What you are asked to do =
Copy each line below that has "Днепре".

Records to use =
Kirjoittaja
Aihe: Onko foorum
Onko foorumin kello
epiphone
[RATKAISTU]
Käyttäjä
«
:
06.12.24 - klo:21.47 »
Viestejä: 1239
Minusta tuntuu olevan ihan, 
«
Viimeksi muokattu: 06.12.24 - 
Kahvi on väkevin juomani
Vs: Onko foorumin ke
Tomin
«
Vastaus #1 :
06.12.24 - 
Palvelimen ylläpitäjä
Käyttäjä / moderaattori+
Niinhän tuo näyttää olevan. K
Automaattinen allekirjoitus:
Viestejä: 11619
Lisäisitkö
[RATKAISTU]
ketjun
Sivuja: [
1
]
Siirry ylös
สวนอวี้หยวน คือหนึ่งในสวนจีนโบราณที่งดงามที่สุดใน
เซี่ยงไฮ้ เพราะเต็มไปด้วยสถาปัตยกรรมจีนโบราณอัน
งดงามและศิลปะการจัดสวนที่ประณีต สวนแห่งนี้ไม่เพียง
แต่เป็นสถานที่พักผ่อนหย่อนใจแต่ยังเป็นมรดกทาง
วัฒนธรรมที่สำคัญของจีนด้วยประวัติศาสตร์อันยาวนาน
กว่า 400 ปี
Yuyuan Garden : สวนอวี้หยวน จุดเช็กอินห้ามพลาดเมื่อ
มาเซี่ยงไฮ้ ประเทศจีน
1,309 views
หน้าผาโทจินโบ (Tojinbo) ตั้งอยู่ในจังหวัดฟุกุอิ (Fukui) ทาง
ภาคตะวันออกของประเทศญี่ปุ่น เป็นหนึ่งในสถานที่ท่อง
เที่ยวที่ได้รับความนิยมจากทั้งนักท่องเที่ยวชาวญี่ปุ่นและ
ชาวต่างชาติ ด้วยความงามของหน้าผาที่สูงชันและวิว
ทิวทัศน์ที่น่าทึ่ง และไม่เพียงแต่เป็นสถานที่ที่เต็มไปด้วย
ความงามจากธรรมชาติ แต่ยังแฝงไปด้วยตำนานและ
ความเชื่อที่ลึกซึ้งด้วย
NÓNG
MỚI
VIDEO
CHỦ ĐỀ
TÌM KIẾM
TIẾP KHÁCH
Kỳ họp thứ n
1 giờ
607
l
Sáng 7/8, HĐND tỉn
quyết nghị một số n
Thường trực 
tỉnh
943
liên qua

...

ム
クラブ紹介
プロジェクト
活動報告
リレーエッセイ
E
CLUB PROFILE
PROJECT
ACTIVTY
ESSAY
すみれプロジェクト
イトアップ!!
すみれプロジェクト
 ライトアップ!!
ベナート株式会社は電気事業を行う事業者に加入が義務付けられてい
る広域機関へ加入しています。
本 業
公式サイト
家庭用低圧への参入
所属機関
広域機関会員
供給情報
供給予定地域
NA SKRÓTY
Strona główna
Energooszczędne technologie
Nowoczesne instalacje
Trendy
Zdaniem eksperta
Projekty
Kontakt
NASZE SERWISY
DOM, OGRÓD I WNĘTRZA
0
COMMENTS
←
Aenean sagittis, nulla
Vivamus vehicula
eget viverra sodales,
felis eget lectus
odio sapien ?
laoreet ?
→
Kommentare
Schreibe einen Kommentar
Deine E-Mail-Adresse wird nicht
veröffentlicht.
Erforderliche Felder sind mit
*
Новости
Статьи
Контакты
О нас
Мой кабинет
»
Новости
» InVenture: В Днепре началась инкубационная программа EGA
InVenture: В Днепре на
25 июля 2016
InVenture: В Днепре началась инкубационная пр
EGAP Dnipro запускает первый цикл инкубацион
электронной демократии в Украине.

Task answer =
» InVenture: В Днепре началась инкубационная программа EGA
InVenture: В Днепре на
InVenture: В Днепре началась инкубационная пр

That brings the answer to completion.